The Highwayman (poem)

"The Highwayman" is a narrative poem written by Alfred Noyes, first published in the August 1906 issue of Blackwood's Magazine. The following year it was included in Noyes' collection, Forty Singing Seamen and Other Poems, becoming an immediate success.

Contents

Plot

The poem, set in 18th century England, tells the story of a nameless highwayman who is in love with Bess, a landlord's (innkeeper) daughter. Betrayed to the authorities by Tim, a jealous ostler (stableman), the highwayman escapes ambush when Bess sacrifices her life to warn him. Learning of her death he dies himself in a futile attempt at revenge, shot down on the highway. In the final stanza, the ghosts of the lovers meet again on winter nights

Literary qualities

The poem makes effective use of vivid imagery for the background and of repetitious phrases to create the sense of a horseman riding at ease through the rural darkness to a lovers' tryst or of soldiers marching down the same road to ambush him.

"The Highwayman" is reputed to be "the best narrative poem in existence for oral delivery".[1]

Almost half a century later, Noyes wrote: "I think the success of the poem...was because it was not an artificial composition, but was written at an age when I was genuinely excited by that kind of romantic story".
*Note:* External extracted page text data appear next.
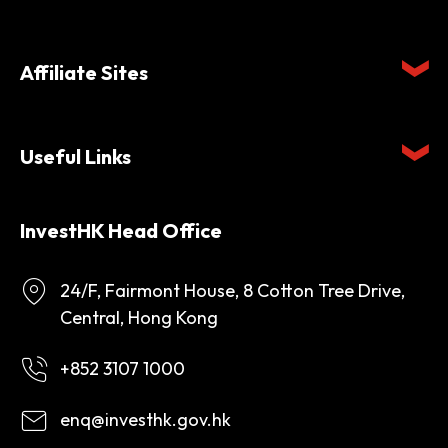
Affiliate Sites
Useful Links
InvestHK Head Office
24/F, Fairmont House, 8 Cotton Tree Drive,
Central, Hong Kong
+852 3107 1000
enq@investhk.gov.hk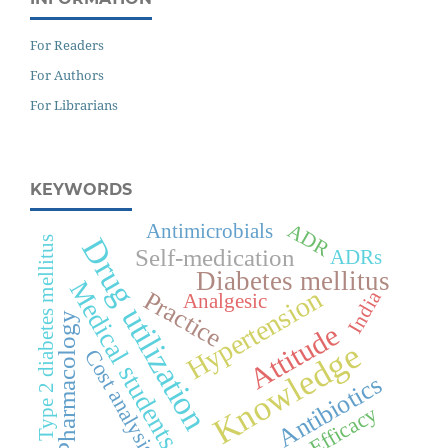
For Readers
For Authors
For Librarians
KEYWORDS
ADR
Antimicrobials
Drug utilization
Type 2 diabetes mellitus
Self-medication
ADRs
Diabetes mellitus
Medical students
Hypertension
Practice
India
Analgesic
Pharmacology
Attitude
Knowledge
Cost analysis
Antibiotics
Efficacy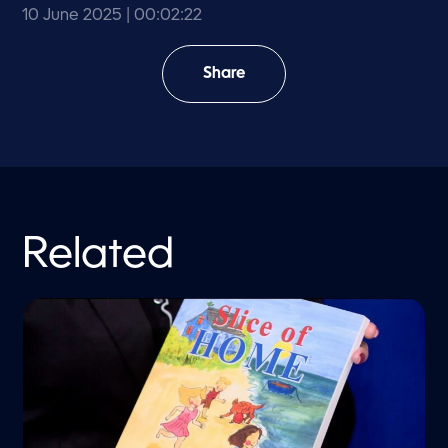
10 June 2025
| 00:02:22
Share
Related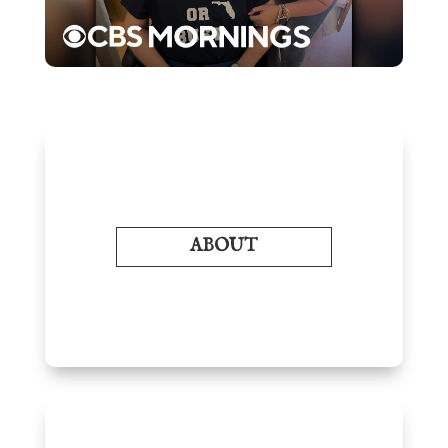
ABOUT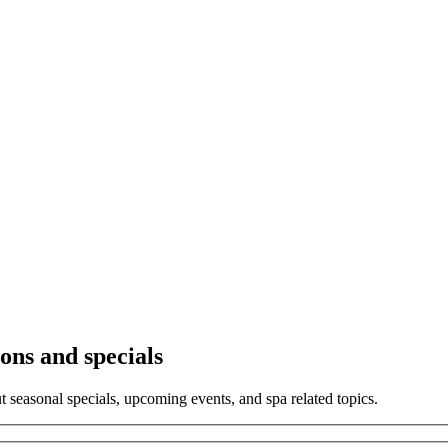
ons and specials
ut seasonal specials, upcoming events, and spa related topics.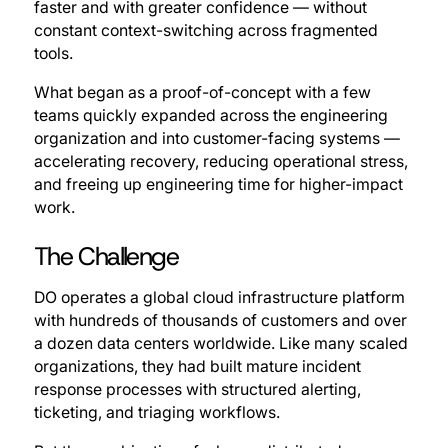
faster and with greater confidence — without
constant context-switching across fragmented
tools.
What began as a proof-of-concept with a few
teams quickly expanded across the engineering
organization and into customer-facing systems —
accelerating recovery, reducing operational stress,
and freeing up engineering time for higher-impact
work.
The Challenge
DO operates a global cloud infrastructure platform
with hundreds of thousands of customers and over
a dozen data centers worldwide. Like many scaled
organizations, they had built mature incident
response processes with structured alerting,
ticketing, and triaging workflows.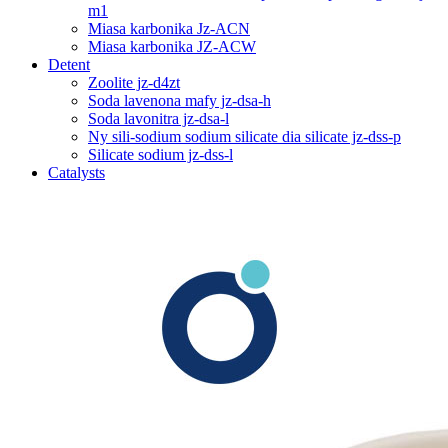
m1
Miasa karbonika Jz-ACN
Miasa karbonika JZ-ACW
Detent
Zoolite jz-d4zt
Soda lavenona mafy jz-dsa-h
Soda lavonitra jz-dsa-l
Ny sili-sodium sodium silicate dia silicate jz-dss-p
Silicate sodium jz-dss-l
Catalysts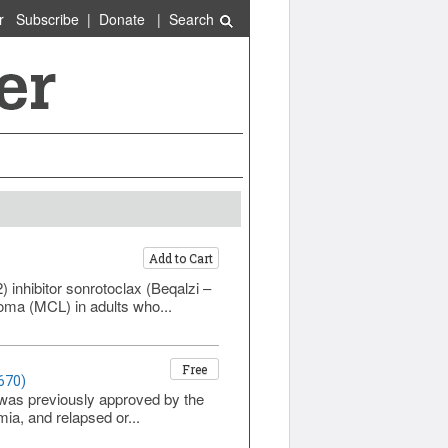
r
Subscribe
|
Donate
|
Search
Add to Cart
inhibitor sonrotoclax (Beqalzi –
oma (MCL) in adults who...
Free
670)
h was previously approved by the
a, and relapsed or...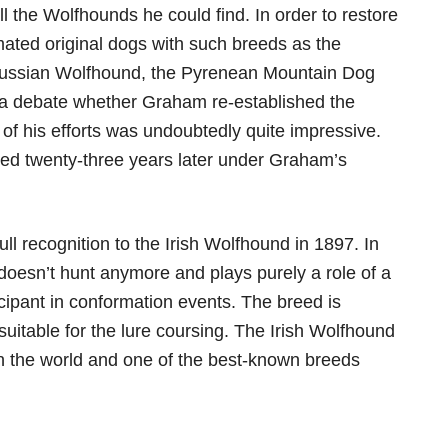
l the Wolfhounds he could find. In order to restore
mated original dogs with such breeds as the
Russian Wolfhound, the Pyrenean Mountain Dog
is a debate whether Graham re-established the
of his efforts was undoubtedly quite impressive.
ped twenty-three years later under Graham’s
l recognition to the Irish Wolfhound in 1897. In
doesn’t hunt anymore and plays purely a role of a
icipant in conformation events. The breed is
suitable for the lure coursing. The Irish Wolfhound
 in the world and one of the best-known breeds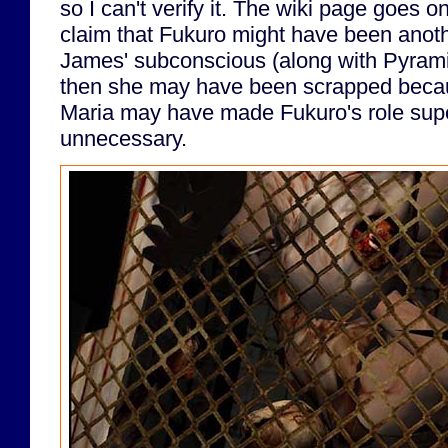
so I can't verify it. The wiki page goes on
claim that Fukuro might have been anoth
James' subconscious (along with Pyramid 
then she may have been scrapped becau
Maria may have made Fukuro's role sup
unnecessary.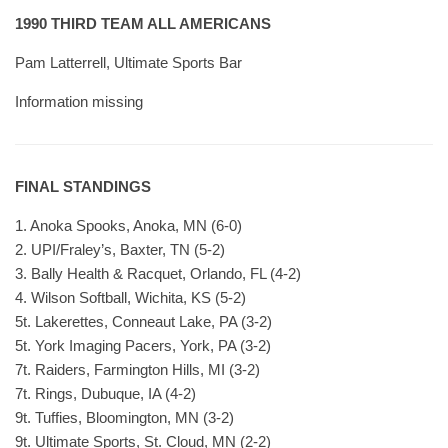
1990 THIRD TEAM ALL AMERICANS
Pam Latterrell, Ultimate Sports Bar
Information missing
FINAL STANDINGS
1. Anoka Spooks, Anoka, MN (6-0)
2. UPI/Fraley’s, Baxter, TN (5-2)
3. Bally Health & Racquet, Orlando, FL (4-2)
4. Wilson Softball, Wichita, KS (5-2)
5t. Lakerettes, Conneaut Lake, PA (3-2)
5t. York Imaging Pacers, York, PA (3-2)
7t. Raiders, Farmington Hills, MI (3-2)
7t. Rings, Dubuque, IA (4-2)
9t. Tuffies, Bloomington, MN (3-2)
9t. Ultimate Sports, St. Cloud, MN (2-2)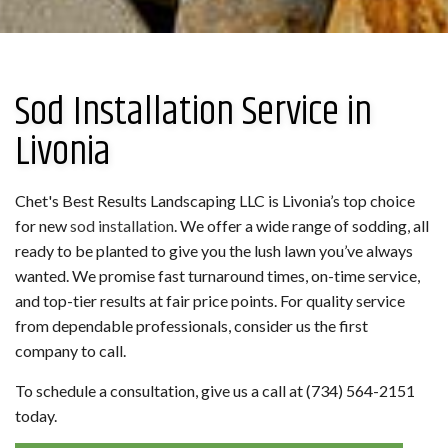
Sod Installation Service in
Livonia
Chet's Best Results Landscaping LLC is Livonia’s top choice
for new
sod installation
. We offer a wide range of sodding, all
ready to be planted to give you the lush lawn you’ve always
wanted. We promise fast turnaround times, on-time service,
and top-tier results at fair price points. For quality service
from dependable professionals, consider us the first
company to call.
To schedule a consultation, give us a call at (734) 564-2151
today.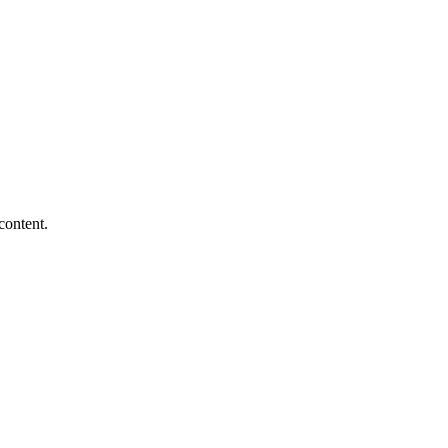
content.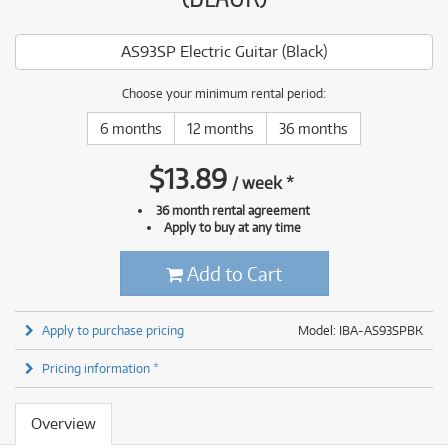
AS93SP Electric Guitar (Black)
Choose your minimum rental period:
6 months
12 months
36 months
$
13.89
/
week
*
36 month rental agreement
Apply to buy at any time
Add to Cart
Apply to purchase pricing
Model: IBA-AS93SPBK
Pricing information *
Overview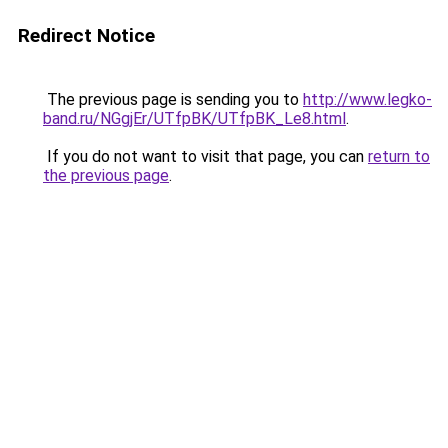
Redirect Notice
The previous page is sending you to
http://www.legko-
band.ru/NGgjEr/UTfpBK/UTfpBK_Le8.html
.
If you do not want to visit that page, you can
return to
the previous page
.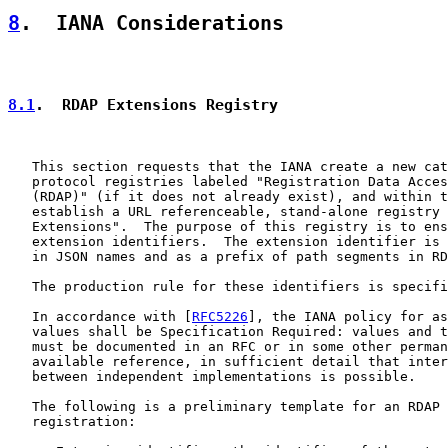
8
.  IANA Considerations
8.1
.  RDAP Extensions Registry
   This section requests that the IANA create a new cat
   protocol registries labeled "Registration Data Acces
   (RDAP)" (if it does not already exist), and within t
   establish a URL referenceable, stand-alone registry 
   Extensions".  The purpose of this registry is to ens
   extension identifiers.  The extension identifier is 
   in JSON names and as a prefix of path segments in RD
   The production rule for these identifiers is specifi
   In accordance with [
RFC5226
], the IANA policy for as
   values shall be Specification Required: values and t
   must be documented in an RFC or in some other perman
   available reference, in sufficient detail that inter
   between independent implementations is possible.

   The following is a preliminary template for an RDAP 
   registration:
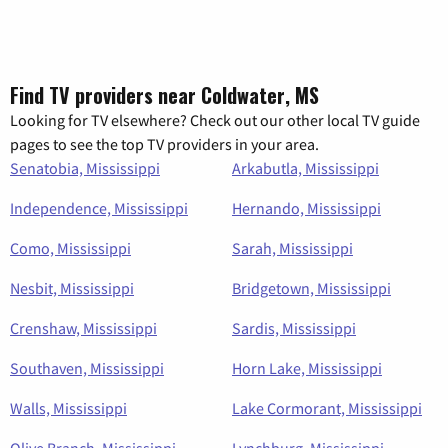
Find TV providers near Coldwater, MS
Looking for TV elsewhere? Check out our other local TV guide
pages to see the top TV providers in your area.
Senatobia, Mississippi
Arkabutla, Mississippi
Independence, Mississippi
Hernando, Mississippi
Como, Mississippi
Sarah, Mississippi
Nesbit, Mississippi
Bridgetown, Mississippi
Crenshaw, Mississippi
Sardis, Mississippi
Southaven, Mississippi
Horn Lake, Mississippi
Walls, Mississippi
Lake Cormorant, Mississippi
Olive Branch, Mississippi
Lynchburg, Mississippi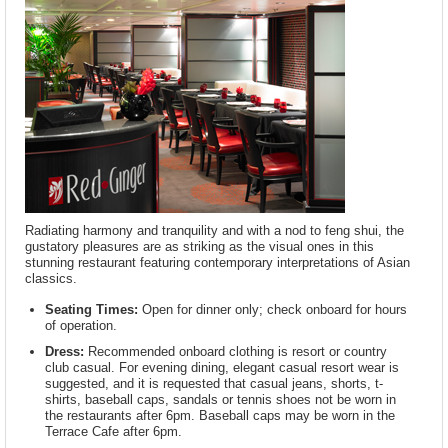
Radiating harmony and tranquility and with a nod to feng shui, the
gustatory pleasures are as striking as the visual ones in this
stunning restaurant featuring contemporary interpretations of Asian
classics.
Seating Times:
Open for dinner only; check onboard for hours
of operation.
Dress:
Recommended onboard clothing is resort or country
club casual. For evening dining, elegant casual resort wear is
suggested, and it is requested that casual jeans, shorts, t-
shirts, baseball caps, sandals or tennis shoes not be worn in
the restaurants after 6pm. Baseball caps may be worn in the
Terrace Cafe after 6pm.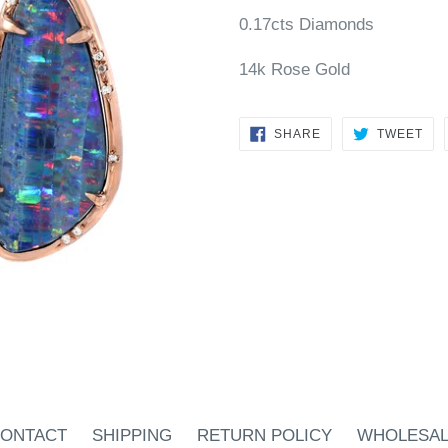
0.17cts Diamonds
14k Rose Gold
SHARE
TW
SHARE
TWEET
ON
ON
FACEBOOK
TWI
ONTACT
SHIPPING
RETURN POLICY
WHOLESA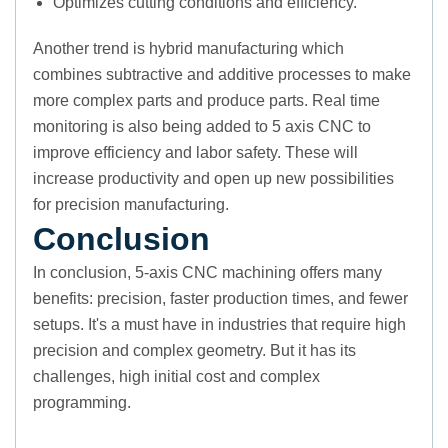
Optimizes cutting conditions and efficiency.
Another trend is hybrid manufacturing which
combines subtractive and additive processes to make
more complex parts and produce parts. Real time
monitoring is also being added to 5 axis CNC to
improve efficiency and labor safety. These will
increase productivity and open up new possibilities
for precision manufacturing.
Conclusion
In conclusion, 5-axis CNC machining offers many
benefits: precision, faster production times, and fewer
setups. It's a must have in industries that require high
precision and complex geometry. But it has its
challenges, high initial cost and complex
programming.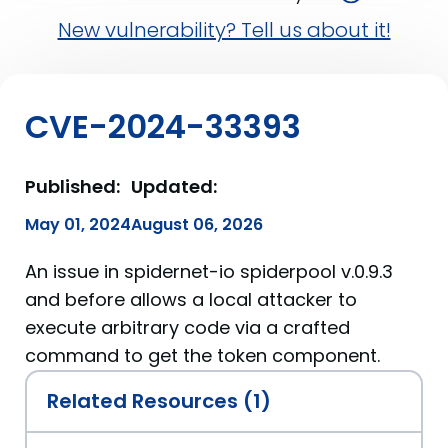
New vulnerability? Tell us about it!
CVE-2024-33393
Published:
Updated:
May 01, 2024
August 06, 2026
An issue in spidernet-io spiderpool v.0.9.3
and before allows a local attacker to
execute arbitrary code via a crafted
command to get the token component.
Related Resources (1)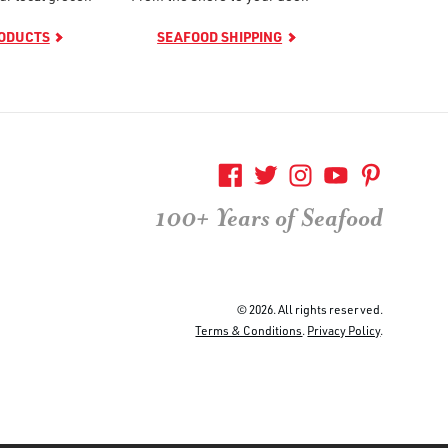
RODUCTS
SEAFOOD SHIPPING
100+ Years of Seafood
© 2026. All rights reserved.
Terms & Conditions
.
Privacy Policy
.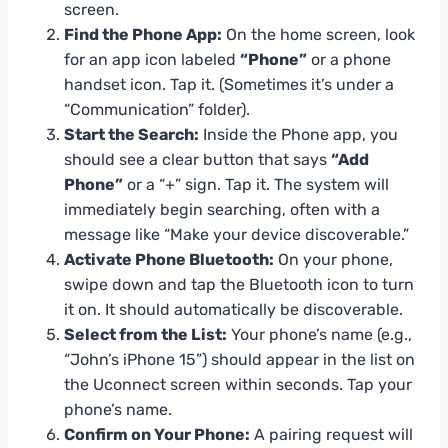
screen.
Find the Phone App:
On the home screen, look
for an app icon labeled
“Phone”
or a phone
handset icon. Tap it. (Sometimes it’s under a
“Communication” folder).
Start the Search:
Inside the Phone app, you
should see a clear button that says
“Add
Phone”
or a “+” sign. Tap it. The system will
immediately begin searching, often with a
message like “Make your device discoverable.”
Activate Phone Bluetooth:
On your phone,
swipe down and tap the Bluetooth icon to turn
it on. It should automatically be discoverable.
Select from the List:
Your phone’s name (e.g.,
“John’s iPhone 15”) should appear in the list on
the Uconnect screen within seconds. Tap your
phone’s name.
Confirm on Your Phone:
A pairing request will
Adaptations and use in popular culture

The poem was adapted as a cantata for mixed voices and orchestra by American composer Deems Taylor in 1914, first performed at the MacDowell Festival, Peterborough, N.H., with E.G. Hood as director, and the famous baritone Reinald Werrenrath, as soloist.

In 1933, a setting of the poem for chorus (SATB) and small orchestra by the English composer C. Armstrong Gibbs received its first performance at Winchester College Music School.[2]

In 1951, the poem was used as the basis for a feature-length Hollywood film of the same name, starring Philip Friend and Wanda Hendrix.[3] Noyes writes in his autobiography that he was pleasantly surprised by "the fact that in this picture, produced in Hollywood, the poem itself is used and followed with the most artistic care".

In 1965, Phil Ochs composed a musical interpretation and recorded the poem (missing out a few verses) set to this music on his second album I Ain't Marching Anymore.

In 1979, UK singer-songwriter John Otway performed a version of the poem set to a musical backdrop, for his album Where Did I Go Right.

In 1981, British illustrator Charles Keeping produced a version of the poem that received the Kate Greenaway Medal (given for an outstanding work of illustration in children's literature).

The video of the 1988 Fleetwood Mac song "Everywhere" is a visual depiction of the Noyes poem.

In 1997, Loreena McKennitt used an adapted version of the poem (three verses were omitted) for track #5, "The Highwayman", in her album The Book of Secrets. Her setting of the poem has been covered by Irish musician Andy Irvine.

In 2002, the American author Deborah Ballou published The Highwayman: A Novel Inspired by Alfred Noyes' Poem.

The Scottish children's author Nicola Morgan used the poem as the background for her historical novels, The Highwayman's Footsteps[4] and The Highwayman's Curse, published in 2006 and 2007 respectively.

References

  1. ^ Iona and Peter Opie (eds). The Oxford Book of Narrative Verse. Oxford University Press, 1983, p. 399.
  2. ^ Armstrong Gibbs, p. 15.
  3. ^ The Highwayman (1951 film)
  4. ^ Nicola Morgan. "Following in the Highwayman's Footsteps", October 2006.